How to ensure even remote employees can work together
A significant portion of the world’s workforce had a taste of remote working in 2020, and many employees want to make it a more permanent arrangement moving forwards.
In the UK, for example, 26% of employees say they plan to carry on working from home.
Many companies therefore face a very likely scenario of needing to manage virtual team members on a long-term basis.
Remote working has its own challenges though, and effective strategies are needed to unlock the full potential of remote workers. We’ll discuss why team building is one of the best ways to achieve this and what team building activities you can use with your employees.
Why team building is critical for remote workers
What are the markers of a strong team? Most of us would mention things like effective communication, trust, and mutual support. These are vital qualities for seamless collaboration, motivation and productivity, and thus, for your business's bottom line.
But when employees lack opportunities to socialise and get to know each other through informal interactions, they can find it difficult to trust one another and come together as a unified team. The 2020 State of Remote Work survey reports that 20% of remote employees admit to having issues with collaboration and communication with co-workers.
Virtual team building can bridge this gap and strengthen the bonds between remote team members. According to Nulab’s survey, 96% of employees believe that team building activities enhance collaboration and rapport with co-workers.
Team members who know each other well understand each other’s strengths and weaknesses, know who to turn to for help and advice, and have a greater sense of community and shared goals.
Team building achieves another important goal too: it allows remote teams to hone important team work skills, such as collaborative problem solving, team leader skills, and conflict resolution, in a low-stakes environment. The more practice team members have, the more prepared and confident they’ll be when they need to put those skills into use in challenging real-life situations. Team games not only sharpen these skills, but they're fun too!
Another significant benefit of team building activities is supporting the wellbeing of employees working alone. Globally, 20% of remote workers say they feel lonely, and the number is even higher in the UK, where 30.9% of employees working remotely experience loneliness.
Employee wellbeing is intricately linked to motivation, productivity and retention rates, so investing in activities that reduce loneliness makes good business sense. Building connections with co-workers through virtual team building sessions and remote team building activities is a great way to boost morale and help remote workers feel valued and supported.
General principles for good team building activities
Choose activities that fit your team
It takes planning to get remote team building right. First, take time to personalise your programme to suit your team and individual workers.
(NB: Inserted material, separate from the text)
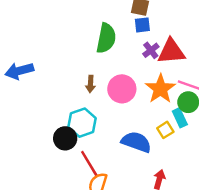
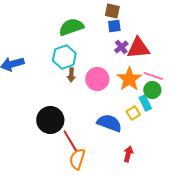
green semicircle: (106, 38) -> (71, 27), moved, turned -120
cyan hexagon: (82, 123) -> (64, 57), moved
black circle: (65, 138) -> (50, 120), size x1.4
A mixed team of office-based and remote workers has different needs compared to a fully remote one.
Similarly, a fledgling remote team is likely to need more help with technology and getting used to new tools, while an established one may require more socialising to combat loneliness.
Setting and tone may be factors here too. If your business is purely office-based, outdoor team building activities are likely to be well received for the change of scenery as much as anything. And if you typically have a serious, professional atmosphere, it might be time to give employees the chance to lighten up with some team games.
Define your team building objectives
Whether you opt for outdoor or indoor team building activities, it's critical that you and your employees understand why you doing these group activities.
When choosing a focus for a team building session, think of any common issues and complaints, and consider running a survey to find out what your remote workers themselves see as priorities. Use your findings to define your objectives and pick exercises and activities that support those goals.
Get people involved
To ensure maximum inclusivity, take into account individual personalities, cultural backgrounds and work environments too. A virtual after-work happy hour may suit many workers well but exclude others who have young kids at home or work in a different time zone. Again, surveying participants ahead of time can help you choose the most suitable and fun group activities.
Choose the right leader
Finally, facilitation can make or break virtual team building efforts. Online group activities can feel awkward at the best of times, so put someone in charge who’s enthusiastic, has a knack for motivating others and has the ability to read the virtual room. Ideally, that person (or people) should also have the know-how to be able to assist participants with any technological issues that may arise during a session.
Reap the rewards of cohesive teams
Remote team building may not seem like a top priority during what is a trying time for many businesses. However, the potential pay-off of teambuilding is considerable: happy remote workers who enjoy effortless collaboration with their co-workers are likely to remain productive, motivated, and loyal.